◆ **Assignment**:
Find where "Return results in" occurs in the data below, and retype that line and every later line exactly.
BEGIN Data for analysis
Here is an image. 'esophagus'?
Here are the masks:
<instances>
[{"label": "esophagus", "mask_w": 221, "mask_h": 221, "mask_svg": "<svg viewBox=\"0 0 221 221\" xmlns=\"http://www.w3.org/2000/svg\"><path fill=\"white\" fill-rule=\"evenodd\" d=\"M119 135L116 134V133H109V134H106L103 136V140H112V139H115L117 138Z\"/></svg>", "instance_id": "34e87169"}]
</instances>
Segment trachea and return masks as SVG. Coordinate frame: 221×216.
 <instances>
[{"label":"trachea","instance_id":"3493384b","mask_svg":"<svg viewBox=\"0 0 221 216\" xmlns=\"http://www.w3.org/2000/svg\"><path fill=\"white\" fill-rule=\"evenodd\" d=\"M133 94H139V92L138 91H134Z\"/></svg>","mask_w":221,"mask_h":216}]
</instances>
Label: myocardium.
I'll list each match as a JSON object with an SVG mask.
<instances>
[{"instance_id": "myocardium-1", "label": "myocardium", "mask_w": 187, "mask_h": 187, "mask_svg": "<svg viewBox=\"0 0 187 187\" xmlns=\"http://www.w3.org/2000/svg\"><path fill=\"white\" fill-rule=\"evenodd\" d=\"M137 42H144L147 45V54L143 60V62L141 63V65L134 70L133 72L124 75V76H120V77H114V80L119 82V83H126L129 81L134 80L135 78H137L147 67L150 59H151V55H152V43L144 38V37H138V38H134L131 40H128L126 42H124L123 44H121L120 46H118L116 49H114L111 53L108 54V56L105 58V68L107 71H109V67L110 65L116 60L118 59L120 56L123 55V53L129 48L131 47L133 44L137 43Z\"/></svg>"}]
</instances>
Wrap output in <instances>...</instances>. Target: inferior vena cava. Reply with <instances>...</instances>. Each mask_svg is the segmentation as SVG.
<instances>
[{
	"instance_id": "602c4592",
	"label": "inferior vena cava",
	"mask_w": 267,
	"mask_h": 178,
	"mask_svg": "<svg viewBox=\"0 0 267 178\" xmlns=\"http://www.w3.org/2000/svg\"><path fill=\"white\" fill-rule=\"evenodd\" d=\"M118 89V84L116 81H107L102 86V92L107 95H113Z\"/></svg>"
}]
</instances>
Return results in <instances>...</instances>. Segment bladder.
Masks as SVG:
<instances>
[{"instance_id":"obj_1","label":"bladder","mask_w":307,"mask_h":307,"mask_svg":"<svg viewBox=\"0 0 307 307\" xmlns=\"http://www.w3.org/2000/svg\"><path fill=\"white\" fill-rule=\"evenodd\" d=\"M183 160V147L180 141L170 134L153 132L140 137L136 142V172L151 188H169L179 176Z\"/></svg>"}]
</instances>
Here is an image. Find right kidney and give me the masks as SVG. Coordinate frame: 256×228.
END Data for analysis
◆ **Task answer**:
Return results in <instances>...</instances>. Segment bladder.
Masks as SVG:
<instances>
[{"instance_id":"obj_1","label":"bladder","mask_w":307,"mask_h":307,"mask_svg":"<svg viewBox=\"0 0 307 307\" xmlns=\"http://www.w3.org/2000/svg\"><path fill=\"white\" fill-rule=\"evenodd\" d=\"M183 160V147L180 141L170 134L153 132L140 137L136 142V172L151 188H169L179 176Z\"/></svg>"}]
</instances>
Here is an image. Find right kidney and give me the masks as SVG. Coordinate frame: 256×228.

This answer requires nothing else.